Leaf texture can vary considerably, from the delicate filigree type to the coarser foliage of 'Bloodgood.' Japanese maple trees can be classified in various ways. Let's focus here on a couple of classification criteria: fall foliage color and leaf type. For while the kinds with red fall foliage are better known, some kinds have a yellow or golden color in autumn, examples of which include:
- Full moon (Acer shirasawanum 'Aureum').
- Autumn moon (Acer shirasawanum 'Autumn Moon').
- Beni Kawa (Acer palmatum 'Beni-kawa').
- Coral bark (Acer palmatum 'Sango-kaku'), whose red bark also provides winter interest (bark color will be brightest if you grow the plant in full sun).
Meanwhile, some Japanese maple tree cultivars are prized for their lacy, or "dissected" leaf type. The taxonomy given for these Japanese maples will include the term dissectum.
Red Japanese Maple Trees
There are fine examples of red Japanese maple trees, including weeping types, that fall into either the Acer palmatum atropurpureum group or the Acer palmatum dissectum group. They often display red-colored leaves all summer that become a brighter red in fall, making them spectacular fall foliage specimen trees. Grown in USDA plant hardiness zones 5-8, the species plant typically reaches a height of 30 feet, with a spread of 20 feet. Plant them in full to partial sun and in a well-drained soil. In zones 7-8, they can profit from the respite from the heat that they will receive if planted in an area with partial shade or dappled sunlight. Many colorful cultivars are available. Two of them are discussed below.
'Bloodgood': Blood-Red Leaves
'Bloodgood' (Acer palmatum atropurpureum 'Bloodgood') is one of the most popular cultivars. This fall foliage standout can be grown in zones 5-8 and attains a maximum size of about 20 feet tall x 20 feet wide, making it just about the right size if you need a shade tree for your patio landscaping. It likes sun but can profit from a bit of light shade. Its leaves in summer are a reddish-purple (but tend to green up some in full sun). At fall foliage time, those leaves can become more of a crimson, depending on growing conditions.
Interested in something other than a straight red? Let me mention an intriguing cultivar called Acer palmatum 'Coonara Pygmy,' which bears reddish-orange leaves in fall. Then there is the quality of leaf shape; let's take a look, next, at the dissectum group.
'Crimson Queen': Queen of the Reds
'Crimson Queen' (Acer palmatum dissectum 'Crimson Queen') can be grown in zones 5-8. A small specimen, it reaches a height of just 8-10 feet and a spread of 10-12 feet. This petite monarch will grace any lawn with its pleasing weeping habit and dissected leaf type. As with Bloodgood, the dark red summer leaves will mature to a crimson color for great red fall foliage.
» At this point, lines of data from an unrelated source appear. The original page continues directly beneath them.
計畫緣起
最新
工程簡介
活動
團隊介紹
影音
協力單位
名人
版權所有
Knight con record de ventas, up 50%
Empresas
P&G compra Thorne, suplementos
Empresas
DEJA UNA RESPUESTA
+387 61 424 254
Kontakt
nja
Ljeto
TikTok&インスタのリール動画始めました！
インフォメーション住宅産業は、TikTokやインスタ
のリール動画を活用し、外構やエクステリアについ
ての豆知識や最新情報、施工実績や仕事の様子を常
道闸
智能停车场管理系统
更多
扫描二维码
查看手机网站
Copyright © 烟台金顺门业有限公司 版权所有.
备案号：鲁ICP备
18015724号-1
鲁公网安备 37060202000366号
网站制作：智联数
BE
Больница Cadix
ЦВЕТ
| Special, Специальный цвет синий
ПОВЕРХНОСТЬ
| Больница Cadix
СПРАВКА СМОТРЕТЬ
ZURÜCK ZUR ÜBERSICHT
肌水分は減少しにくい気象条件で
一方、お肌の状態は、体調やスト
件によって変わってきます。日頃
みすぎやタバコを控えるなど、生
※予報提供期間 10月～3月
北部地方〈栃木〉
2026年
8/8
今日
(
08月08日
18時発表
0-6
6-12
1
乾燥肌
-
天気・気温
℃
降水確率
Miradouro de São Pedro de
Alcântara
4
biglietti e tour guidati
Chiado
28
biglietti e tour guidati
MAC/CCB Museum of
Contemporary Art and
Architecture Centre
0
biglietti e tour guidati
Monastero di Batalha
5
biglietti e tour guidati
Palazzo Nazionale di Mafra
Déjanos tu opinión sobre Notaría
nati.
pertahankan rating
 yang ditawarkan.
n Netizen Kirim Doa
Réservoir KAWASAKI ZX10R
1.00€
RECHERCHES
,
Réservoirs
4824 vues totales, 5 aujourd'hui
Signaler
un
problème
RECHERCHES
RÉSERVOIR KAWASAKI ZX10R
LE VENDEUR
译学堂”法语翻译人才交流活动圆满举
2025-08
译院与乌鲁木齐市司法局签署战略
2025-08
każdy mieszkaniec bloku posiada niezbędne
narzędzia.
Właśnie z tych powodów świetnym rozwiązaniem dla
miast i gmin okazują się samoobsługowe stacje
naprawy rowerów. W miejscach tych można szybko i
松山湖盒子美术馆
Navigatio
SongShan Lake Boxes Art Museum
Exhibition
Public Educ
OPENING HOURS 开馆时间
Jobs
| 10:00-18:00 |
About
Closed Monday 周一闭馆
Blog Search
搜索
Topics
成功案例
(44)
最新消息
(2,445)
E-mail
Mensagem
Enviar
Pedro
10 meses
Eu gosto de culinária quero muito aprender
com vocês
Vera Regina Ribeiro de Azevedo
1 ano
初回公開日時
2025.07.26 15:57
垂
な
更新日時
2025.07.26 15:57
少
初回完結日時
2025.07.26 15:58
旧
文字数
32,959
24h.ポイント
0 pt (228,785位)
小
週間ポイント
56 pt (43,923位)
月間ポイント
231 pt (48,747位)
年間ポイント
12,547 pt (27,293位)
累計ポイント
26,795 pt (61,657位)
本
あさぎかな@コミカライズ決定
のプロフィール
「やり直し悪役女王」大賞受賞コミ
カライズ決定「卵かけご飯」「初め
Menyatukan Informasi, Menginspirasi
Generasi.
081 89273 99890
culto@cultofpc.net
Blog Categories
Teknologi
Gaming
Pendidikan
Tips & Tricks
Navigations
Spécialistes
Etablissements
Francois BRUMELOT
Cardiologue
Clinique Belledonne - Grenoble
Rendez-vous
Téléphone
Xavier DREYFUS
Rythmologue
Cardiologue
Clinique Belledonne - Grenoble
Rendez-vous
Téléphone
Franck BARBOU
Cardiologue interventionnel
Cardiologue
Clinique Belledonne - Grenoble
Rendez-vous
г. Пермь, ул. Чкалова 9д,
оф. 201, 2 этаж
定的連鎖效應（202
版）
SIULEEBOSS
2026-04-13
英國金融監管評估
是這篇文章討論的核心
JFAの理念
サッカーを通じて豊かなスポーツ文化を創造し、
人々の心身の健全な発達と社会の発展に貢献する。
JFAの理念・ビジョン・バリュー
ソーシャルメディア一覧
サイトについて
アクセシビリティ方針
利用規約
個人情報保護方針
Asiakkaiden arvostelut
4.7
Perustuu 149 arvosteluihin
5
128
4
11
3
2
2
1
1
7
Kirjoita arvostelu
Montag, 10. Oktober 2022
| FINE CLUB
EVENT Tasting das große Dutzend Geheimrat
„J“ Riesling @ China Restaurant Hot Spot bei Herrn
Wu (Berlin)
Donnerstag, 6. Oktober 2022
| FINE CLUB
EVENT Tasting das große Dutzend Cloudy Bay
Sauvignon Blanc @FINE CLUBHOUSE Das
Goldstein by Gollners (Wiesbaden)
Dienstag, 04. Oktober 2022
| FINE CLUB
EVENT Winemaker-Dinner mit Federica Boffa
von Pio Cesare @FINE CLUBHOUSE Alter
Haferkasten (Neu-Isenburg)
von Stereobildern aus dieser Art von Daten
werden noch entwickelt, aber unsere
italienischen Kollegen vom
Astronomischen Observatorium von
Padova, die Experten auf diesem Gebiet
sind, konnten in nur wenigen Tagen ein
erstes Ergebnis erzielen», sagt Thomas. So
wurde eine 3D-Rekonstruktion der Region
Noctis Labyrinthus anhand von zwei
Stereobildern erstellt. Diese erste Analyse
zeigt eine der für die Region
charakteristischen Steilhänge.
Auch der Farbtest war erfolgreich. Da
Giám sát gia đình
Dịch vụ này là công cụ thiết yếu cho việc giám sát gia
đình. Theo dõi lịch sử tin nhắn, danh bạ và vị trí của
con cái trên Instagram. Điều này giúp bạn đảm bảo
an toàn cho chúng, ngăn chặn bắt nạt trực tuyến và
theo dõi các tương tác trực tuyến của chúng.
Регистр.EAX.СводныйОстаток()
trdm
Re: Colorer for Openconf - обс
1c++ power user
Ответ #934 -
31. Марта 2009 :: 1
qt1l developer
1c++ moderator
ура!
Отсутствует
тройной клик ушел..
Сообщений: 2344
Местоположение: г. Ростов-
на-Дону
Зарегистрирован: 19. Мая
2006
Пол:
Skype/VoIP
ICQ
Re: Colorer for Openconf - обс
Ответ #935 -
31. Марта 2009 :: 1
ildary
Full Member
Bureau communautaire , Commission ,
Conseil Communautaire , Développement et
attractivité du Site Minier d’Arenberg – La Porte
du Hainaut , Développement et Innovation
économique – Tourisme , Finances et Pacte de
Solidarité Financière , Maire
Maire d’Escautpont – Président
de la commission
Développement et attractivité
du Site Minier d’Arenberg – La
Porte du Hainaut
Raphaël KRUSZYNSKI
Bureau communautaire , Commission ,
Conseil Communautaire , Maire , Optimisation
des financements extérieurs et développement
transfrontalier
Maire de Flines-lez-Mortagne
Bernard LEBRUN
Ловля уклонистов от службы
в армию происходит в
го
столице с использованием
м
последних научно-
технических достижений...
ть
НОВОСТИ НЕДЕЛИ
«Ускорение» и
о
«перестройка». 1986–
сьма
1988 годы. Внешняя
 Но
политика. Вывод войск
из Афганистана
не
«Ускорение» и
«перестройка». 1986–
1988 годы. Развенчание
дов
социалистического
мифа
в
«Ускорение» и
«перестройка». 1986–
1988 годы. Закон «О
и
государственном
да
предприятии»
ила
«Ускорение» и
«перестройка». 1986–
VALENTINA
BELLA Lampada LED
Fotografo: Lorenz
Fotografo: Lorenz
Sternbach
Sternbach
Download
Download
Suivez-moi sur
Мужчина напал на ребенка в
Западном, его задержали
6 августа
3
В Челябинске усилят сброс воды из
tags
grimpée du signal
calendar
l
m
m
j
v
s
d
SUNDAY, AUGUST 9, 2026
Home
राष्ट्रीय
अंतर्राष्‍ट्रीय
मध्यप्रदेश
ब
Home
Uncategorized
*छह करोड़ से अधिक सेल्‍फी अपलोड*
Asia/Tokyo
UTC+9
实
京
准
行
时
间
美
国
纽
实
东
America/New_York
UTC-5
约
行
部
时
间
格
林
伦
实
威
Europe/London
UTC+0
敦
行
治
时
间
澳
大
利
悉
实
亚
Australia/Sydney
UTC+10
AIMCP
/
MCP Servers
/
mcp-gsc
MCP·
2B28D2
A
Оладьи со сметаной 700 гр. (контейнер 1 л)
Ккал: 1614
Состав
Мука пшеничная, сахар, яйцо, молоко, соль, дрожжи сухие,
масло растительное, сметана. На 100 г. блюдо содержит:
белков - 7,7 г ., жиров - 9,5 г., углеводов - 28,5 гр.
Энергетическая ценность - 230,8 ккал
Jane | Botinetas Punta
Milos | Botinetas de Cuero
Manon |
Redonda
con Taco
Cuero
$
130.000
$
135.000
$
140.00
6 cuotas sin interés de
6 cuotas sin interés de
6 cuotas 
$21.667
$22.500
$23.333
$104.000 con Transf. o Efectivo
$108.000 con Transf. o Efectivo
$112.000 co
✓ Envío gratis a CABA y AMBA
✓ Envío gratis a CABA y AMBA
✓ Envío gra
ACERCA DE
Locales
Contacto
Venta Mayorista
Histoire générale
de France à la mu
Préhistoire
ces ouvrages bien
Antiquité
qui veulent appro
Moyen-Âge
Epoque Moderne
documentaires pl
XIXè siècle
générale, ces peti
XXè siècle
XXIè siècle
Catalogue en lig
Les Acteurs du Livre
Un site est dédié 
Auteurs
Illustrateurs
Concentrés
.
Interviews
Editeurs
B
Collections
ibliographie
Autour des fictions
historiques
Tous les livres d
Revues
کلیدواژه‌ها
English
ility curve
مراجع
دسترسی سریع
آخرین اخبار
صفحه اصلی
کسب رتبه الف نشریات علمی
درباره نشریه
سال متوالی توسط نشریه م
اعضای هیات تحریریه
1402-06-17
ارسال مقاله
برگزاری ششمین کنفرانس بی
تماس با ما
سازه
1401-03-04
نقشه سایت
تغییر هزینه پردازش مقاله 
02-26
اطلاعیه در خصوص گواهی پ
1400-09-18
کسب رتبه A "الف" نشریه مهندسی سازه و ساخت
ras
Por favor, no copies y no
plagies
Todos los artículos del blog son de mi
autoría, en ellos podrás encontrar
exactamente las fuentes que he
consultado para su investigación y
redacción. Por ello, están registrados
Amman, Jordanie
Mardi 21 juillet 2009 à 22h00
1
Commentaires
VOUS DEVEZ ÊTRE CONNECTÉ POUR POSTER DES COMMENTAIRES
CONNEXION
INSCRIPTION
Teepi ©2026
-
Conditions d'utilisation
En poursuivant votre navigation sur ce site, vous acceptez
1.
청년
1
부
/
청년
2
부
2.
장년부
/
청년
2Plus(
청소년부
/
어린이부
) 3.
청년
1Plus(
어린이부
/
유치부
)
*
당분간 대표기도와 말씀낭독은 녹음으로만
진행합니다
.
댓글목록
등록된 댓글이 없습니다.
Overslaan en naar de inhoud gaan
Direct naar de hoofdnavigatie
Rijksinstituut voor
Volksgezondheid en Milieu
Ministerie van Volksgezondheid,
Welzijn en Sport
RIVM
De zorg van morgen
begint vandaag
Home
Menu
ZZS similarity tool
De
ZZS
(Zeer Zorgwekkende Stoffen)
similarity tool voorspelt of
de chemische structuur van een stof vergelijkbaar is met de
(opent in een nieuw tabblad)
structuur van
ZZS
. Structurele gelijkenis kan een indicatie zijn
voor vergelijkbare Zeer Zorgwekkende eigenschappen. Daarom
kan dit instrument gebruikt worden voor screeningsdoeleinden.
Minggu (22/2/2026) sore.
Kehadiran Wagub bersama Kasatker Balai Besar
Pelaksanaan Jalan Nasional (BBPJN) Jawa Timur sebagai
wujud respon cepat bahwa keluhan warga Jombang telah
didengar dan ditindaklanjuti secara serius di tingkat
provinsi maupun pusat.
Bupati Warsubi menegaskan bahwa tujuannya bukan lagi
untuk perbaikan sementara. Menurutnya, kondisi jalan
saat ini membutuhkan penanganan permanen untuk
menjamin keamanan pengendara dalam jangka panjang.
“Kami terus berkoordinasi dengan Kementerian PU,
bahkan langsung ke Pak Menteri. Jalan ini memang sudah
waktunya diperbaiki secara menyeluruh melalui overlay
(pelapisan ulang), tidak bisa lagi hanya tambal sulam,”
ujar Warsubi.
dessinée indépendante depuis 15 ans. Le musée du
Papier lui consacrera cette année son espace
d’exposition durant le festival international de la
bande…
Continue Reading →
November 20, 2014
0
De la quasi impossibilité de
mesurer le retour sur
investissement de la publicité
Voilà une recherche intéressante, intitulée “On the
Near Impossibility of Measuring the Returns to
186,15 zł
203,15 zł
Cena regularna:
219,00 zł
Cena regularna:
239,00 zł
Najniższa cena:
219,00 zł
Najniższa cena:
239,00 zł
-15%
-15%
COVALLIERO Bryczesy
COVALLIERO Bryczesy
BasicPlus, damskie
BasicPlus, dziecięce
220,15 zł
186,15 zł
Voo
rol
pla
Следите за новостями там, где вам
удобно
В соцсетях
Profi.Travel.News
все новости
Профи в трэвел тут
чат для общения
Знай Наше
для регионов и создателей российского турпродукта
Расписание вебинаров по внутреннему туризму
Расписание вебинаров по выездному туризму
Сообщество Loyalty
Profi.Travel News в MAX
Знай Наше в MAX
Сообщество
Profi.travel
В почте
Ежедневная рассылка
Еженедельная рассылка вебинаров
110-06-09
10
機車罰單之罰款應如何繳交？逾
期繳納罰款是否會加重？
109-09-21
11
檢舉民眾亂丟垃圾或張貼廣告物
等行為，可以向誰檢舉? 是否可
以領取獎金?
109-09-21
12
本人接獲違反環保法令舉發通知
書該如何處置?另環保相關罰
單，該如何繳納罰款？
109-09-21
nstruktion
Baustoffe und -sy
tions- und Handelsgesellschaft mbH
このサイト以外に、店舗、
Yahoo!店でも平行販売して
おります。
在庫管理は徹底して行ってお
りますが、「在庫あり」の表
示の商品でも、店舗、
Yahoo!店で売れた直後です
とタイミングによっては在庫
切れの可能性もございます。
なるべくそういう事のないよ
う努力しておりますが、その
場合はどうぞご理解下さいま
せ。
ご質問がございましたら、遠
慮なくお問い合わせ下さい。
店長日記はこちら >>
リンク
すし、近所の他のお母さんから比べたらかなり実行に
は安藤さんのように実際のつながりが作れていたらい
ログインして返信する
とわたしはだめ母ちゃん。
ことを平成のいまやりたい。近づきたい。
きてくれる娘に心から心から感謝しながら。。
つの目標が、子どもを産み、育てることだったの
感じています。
Grow dissectum types in full sun to partial shade. Other dissectum cultivars with a red fall foliage color include:
- A. palmatum var. dissectum 'Red Dragon' (zones 5-8, mature height and spread of 8 feet by 8 feet).
- A. palmatum var. dissectum 'Garnet' (zones 5-9, mature height and spread of 9 feet by 12 feet).
Cutleaf Japanese Maple Trees: Enough With the Red, Already
Cutleaf Japanese maple trees (Acer palmatum dissectum 'Filigree') are even more compact than the preceding dissectum entries, reaching 4-6 feet in height, with a spread of 6-9 feet. Suitable for zones 5-8, they, too, bear dissected leaves. But what is really different about them is the shape of their foliage: they bear deeply-cut leaves. The leaves are green in summer, turning golden in fall.
Harriet Waldman: Japanese Maple With Three Colors
At first glance, the 'Harriet Waldman' cultivar (15 feet tall when mature) might seem like it is best in breed. Indeed, it does offer variegated foliage, including a marvelous pink color on the new leaves in spring. Unhappily, it promises more than it delivers. Its tricoloration -- interesting as it is while present -- is showy only for a relatively short time. In terms of fall color, Harriet Waldman is not a consistently good performer.